Your reply should be one number: how many lines of the records below contain the string "Maker".

▸ Records drawn from a dataset:
* * * *

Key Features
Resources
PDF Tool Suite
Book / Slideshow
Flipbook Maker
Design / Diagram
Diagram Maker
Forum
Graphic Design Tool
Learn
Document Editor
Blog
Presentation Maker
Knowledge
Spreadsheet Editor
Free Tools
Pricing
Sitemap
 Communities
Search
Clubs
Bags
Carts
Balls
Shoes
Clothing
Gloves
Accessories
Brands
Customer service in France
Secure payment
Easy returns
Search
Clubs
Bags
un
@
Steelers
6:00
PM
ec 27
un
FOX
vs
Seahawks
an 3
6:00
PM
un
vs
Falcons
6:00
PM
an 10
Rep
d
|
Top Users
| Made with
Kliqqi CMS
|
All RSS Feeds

* * * *

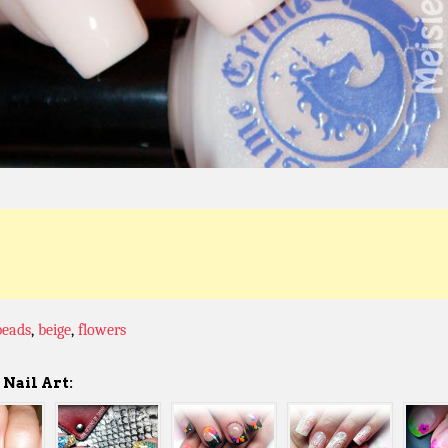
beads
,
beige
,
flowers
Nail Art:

* * * *

▸ Output for this exercise: 3